### Records provided
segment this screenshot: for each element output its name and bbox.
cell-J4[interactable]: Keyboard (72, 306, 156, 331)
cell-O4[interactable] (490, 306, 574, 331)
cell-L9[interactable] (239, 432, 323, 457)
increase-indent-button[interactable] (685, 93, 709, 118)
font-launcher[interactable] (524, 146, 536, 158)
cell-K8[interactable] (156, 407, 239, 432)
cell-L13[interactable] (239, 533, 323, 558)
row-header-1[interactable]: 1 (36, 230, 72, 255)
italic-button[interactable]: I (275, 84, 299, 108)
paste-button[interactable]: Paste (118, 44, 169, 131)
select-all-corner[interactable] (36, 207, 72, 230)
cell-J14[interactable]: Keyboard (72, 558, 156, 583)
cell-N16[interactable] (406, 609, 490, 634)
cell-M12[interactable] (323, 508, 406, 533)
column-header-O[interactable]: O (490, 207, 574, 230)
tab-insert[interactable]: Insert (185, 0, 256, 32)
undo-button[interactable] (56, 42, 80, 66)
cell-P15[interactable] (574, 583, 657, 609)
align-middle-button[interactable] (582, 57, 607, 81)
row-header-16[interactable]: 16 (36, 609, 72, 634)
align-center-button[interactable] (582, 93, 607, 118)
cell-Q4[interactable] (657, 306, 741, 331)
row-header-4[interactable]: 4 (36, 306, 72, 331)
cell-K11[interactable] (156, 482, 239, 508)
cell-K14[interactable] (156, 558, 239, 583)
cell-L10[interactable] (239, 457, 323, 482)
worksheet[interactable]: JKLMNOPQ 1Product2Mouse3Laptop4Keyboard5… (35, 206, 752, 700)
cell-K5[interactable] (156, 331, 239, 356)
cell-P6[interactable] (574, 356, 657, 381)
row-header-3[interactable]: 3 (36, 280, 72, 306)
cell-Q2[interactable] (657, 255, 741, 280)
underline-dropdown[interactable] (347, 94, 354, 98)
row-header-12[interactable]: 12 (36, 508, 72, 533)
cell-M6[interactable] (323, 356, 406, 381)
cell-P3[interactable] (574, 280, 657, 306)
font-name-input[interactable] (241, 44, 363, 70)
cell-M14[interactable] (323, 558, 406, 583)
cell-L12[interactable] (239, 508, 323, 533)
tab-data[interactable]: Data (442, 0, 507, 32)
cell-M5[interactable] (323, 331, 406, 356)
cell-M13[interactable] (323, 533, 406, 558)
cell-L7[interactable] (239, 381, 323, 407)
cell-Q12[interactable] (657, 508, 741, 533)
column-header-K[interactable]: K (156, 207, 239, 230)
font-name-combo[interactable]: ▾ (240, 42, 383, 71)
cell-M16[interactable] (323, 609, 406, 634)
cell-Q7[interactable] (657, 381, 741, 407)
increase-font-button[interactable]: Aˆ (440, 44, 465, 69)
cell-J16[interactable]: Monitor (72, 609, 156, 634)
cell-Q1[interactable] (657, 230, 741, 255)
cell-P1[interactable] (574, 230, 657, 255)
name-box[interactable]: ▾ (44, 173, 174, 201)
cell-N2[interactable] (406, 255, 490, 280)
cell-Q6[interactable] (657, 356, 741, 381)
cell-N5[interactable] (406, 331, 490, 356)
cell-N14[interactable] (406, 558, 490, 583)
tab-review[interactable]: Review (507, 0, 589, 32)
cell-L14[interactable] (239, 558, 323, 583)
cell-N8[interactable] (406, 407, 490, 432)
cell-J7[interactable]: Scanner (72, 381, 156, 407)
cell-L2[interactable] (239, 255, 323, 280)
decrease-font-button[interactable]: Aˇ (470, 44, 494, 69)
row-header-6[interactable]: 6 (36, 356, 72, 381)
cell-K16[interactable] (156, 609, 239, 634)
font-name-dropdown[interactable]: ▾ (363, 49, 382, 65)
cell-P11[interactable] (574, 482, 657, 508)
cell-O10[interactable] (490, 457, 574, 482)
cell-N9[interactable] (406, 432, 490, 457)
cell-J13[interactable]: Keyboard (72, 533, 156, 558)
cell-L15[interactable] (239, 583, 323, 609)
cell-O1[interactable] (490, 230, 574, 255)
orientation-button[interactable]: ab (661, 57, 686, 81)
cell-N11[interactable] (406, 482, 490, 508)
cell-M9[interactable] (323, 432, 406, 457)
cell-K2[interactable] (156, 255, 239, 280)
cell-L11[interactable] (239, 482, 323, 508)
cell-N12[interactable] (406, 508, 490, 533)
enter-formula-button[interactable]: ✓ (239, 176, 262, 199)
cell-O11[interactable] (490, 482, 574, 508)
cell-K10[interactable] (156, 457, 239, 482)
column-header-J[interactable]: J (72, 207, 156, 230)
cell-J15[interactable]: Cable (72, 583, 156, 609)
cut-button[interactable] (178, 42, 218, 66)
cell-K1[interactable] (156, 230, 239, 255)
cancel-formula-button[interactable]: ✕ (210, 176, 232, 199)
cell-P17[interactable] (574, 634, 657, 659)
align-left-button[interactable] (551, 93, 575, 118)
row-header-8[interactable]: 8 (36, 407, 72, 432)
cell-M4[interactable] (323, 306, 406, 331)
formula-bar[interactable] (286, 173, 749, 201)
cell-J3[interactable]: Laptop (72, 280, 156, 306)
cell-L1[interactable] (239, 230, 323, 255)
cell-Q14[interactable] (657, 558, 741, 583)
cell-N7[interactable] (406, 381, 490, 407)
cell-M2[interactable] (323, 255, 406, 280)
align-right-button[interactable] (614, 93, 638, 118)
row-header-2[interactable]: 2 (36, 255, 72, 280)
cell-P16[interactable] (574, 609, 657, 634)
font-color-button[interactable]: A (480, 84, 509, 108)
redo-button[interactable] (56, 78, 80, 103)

### Task requirements
Transcribe every record above exactly as it appears.

### Solution below
segment this screenshot: for each element output its name and bbox.
cell-J4[interactable]: Keyboard (72, 306, 156, 331)
cell-O4[interactable] (490, 306, 574, 331)
cell-L9[interactable] (239, 432, 323, 457)
increase-indent-button[interactable] (685, 93, 709, 118)
font-launcher[interactable] (524, 146, 536, 158)
cell-K8[interactable] (156, 407, 239, 432)
cell-L13[interactable] (239, 533, 323, 558)
row-header-1[interactable]: 1 (36, 230, 72, 255)
italic-button[interactable]: I (275, 84, 299, 108)
paste-button[interactable]: Paste (118, 44, 169, 131)
select-all-corner[interactable] (36, 207, 72, 230)
cell-J14[interactable]: Keyboard (72, 558, 156, 583)
cell-N16[interactable] (406, 609, 490, 634)
cell-M12[interactable] (323, 508, 406, 533)
column-header-O[interactable]: O (490, 207, 574, 230)
tab-insert[interactable]: Insert (185, 0, 256, 32)
undo-button[interactable] (56, 42, 80, 66)
cell-P15[interactable] (574, 583, 657, 609)
align-middle-button[interactable] (582, 57, 607, 81)
row-header-16[interactable]: 16 (36, 609, 72, 634)
align-center-button[interactable] (582, 93, 607, 118)
cell-Q4[interactable] (657, 306, 741, 331)
row-header-4[interactable]: 4 (36, 306, 72, 331)
cell-K11[interactable] (156, 482, 239, 508)
cell-K14[interactable] (156, 558, 239, 583)
cell-L10[interactable] (239, 457, 323, 482)
worksheet[interactable]: JKLMNOPQ 1Product2Mouse3Laptop4Keyboard5… (35, 206, 752, 700)
cell-K5[interactable] (156, 331, 239, 356)
cell-P6[interactable] (574, 356, 657, 381)
row-header-3[interactable]: 3 (36, 280, 72, 306)
cell-Q2[interactable] (657, 255, 741, 280)
underline-dropdown[interactable] (347, 94, 354, 98)
row-header-12[interactable]: 12 (36, 508, 72, 533)
cell-M6[interactable] (323, 356, 406, 381)
cell-P3[interactable] (574, 280, 657, 306)
font-name-input[interactable] (241, 44, 363, 70)
cell-M14[interactable] (323, 558, 406, 583)
cell-L12[interactable] (239, 508, 323, 533)
tab-data[interactable]: Data (442, 0, 507, 32)
cell-M5[interactable] (323, 331, 406, 356)
cell-M13[interactable] (323, 533, 406, 558)
cell-L7[interactable] (239, 381, 323, 407)
cell-Q12[interactable] (657, 508, 741, 533)
column-header-K[interactable]: K (156, 207, 239, 230)
font-name-combo[interactable]: ▾ (240, 42, 383, 71)
cell-M16[interactable] (323, 609, 406, 634)
cell-Q7[interactable] (657, 381, 741, 407)
increase-font-button[interactable]: Aˆ (440, 44, 465, 69)
cell-J16[interactable]: Monitor (72, 609, 156, 634)
cell-Q1[interactable] (657, 230, 741, 255)
cell-P1[interactable] (574, 230, 657, 255)
name-box[interactable]: ▾ (44, 173, 174, 201)
cell-N2[interactable] (406, 255, 490, 280)
cell-Q6[interactable] (657, 356, 741, 381)
cell-N5[interactable] (406, 331, 490, 356)
cell-N14[interactable] (406, 558, 490, 583)
tab-review[interactable]: Review (507, 0, 589, 32)
cell-L14[interactable] (239, 558, 323, 583)
cell-N8[interactable] (406, 407, 490, 432)
cell-J7[interactable]: Scanner (72, 381, 156, 407)
cell-L2[interactable] (239, 255, 323, 280)
decrease-font-button[interactable]: Aˇ (470, 44, 494, 69)
row-header-6[interactable]: 6 (36, 356, 72, 381)
cell-K16[interactable] (156, 609, 239, 634)
font-name-dropdown[interactable]: ▾ (363, 49, 382, 65)
cell-P11[interactable] (574, 482, 657, 508)
cell-O10[interactable] (490, 457, 574, 482)
cell-N9[interactable] (406, 432, 490, 457)
cell-J13[interactable]: Keyboard (72, 533, 156, 558)
cell-L15[interactable] (239, 583, 323, 609)
cell-O1[interactable] (490, 230, 574, 255)
orientation-button[interactable]: ab (661, 57, 686, 81)
cell-N11[interactable] (406, 482, 490, 508)
cell-M9[interactable] (323, 432, 406, 457)
cell-K2[interactable] (156, 255, 239, 280)
cell-L11[interactable] (239, 482, 323, 508)
cell-N12[interactable] (406, 508, 490, 533)
enter-formula-button[interactable]: ✓ (239, 176, 262, 199)
cell-O11[interactable] (490, 482, 574, 508)
cell-K10[interactable] (156, 457, 239, 482)
column-header-J[interactable]: J (72, 207, 156, 230)
cell-J15[interactable]: Cable (72, 583, 156, 609)
cut-button[interactable] (178, 42, 218, 66)
cell-K1[interactable] (156, 230, 239, 255)
cancel-formula-button[interactable]: ✕ (210, 176, 232, 199)
cell-P17[interactable] (574, 634, 657, 659)
align-left-button[interactable] (551, 93, 575, 118)
row-header-8[interactable]: 8 (36, 407, 72, 432)
cell-M4[interactable] (323, 306, 406, 331)
formula-bar[interactable] (286, 173, 749, 201)
cell-J3[interactable]: Laptop (72, 280, 156, 306)
cell-L1[interactable] (239, 230, 323, 255)
cell-Q14[interactable] (657, 558, 741, 583)
cell-N7[interactable] (406, 381, 490, 407)
cell-M2[interactable] (323, 255, 406, 280)
align-right-button[interactable] (614, 93, 638, 118)
row-header-2[interactable]: 2 (36, 255, 72, 280)
cell-P16[interactable] (574, 609, 657, 634)
font-color-button[interactable]: A (480, 84, 509, 108)
redo-button[interactable] (56, 78, 80, 103)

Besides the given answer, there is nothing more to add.